Items listed in a dataset
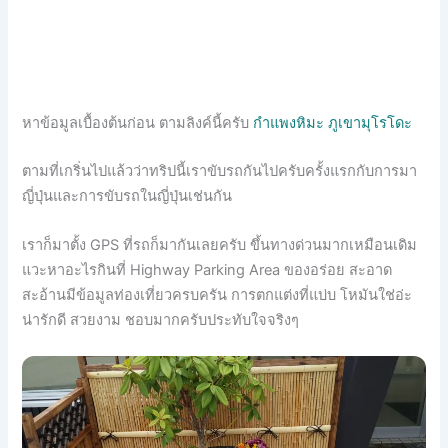
หาข้อมูลเบื้องต้นก่อน ตามลิงค์นี้ครับ
กำแพงหิมะ ภูเขามุโรโดะ
ตามที่เกริ่นไปแล้วว่าทริปนี้เราขับรถกันไปครับครั้งแรกกับการมา
ญี่ปุ่นและการขับรถในญี่ปุ่นเช่นกัน
เราก็มาตั้ง GPS ที่รถก็มากันเลยครับ ขึ้นทางด่วนมากเหมือนเดิม
แวะหาอะไรกินที่ Highway Parking Area ของอร่อย สะอาด
สะอ้านมีข้อมูลท่องเที่ยวครบครัน การตกแต่งที่แบ่บ โหมันใช่อ่ะ
น่ารักดี สวยงาม ชอบมากครับประทับใจจริงๆ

- **REQUIREMENT**
Could you reproduce every record above exactly, leaving out any pictures?

- **THE COMPLETED TASK**
หาข้อมูลเบื้องต้นก่อน ตามลิงค์นี้ครับ
กำแพงหิมะ ภูเขามุโรโดะ
ตามที่เกริ่นไปแล้วว่าทริปนี้เราขับรถกันไปครับครั้งแรกกับการมา
ญี่ปุ่นและการขับรถในญี่ปุ่นเช่นกัน
เราก็มาตั้ง GPS ที่รถก็มากันเลยครับ ขึ้นทางด่วนมากเหมือนเดิม
แวะหาอะไรกินที่ Highway Parking Area ของอร่อย สะอาด
สะอ้านมีข้อมูลท่องเที่ยวครบครัน การตกแต่งที่แบ่บ โหมันใช่อ่ะ
น่ารักดี สวยงาม ชอบมากครับประทับใจจริงๆ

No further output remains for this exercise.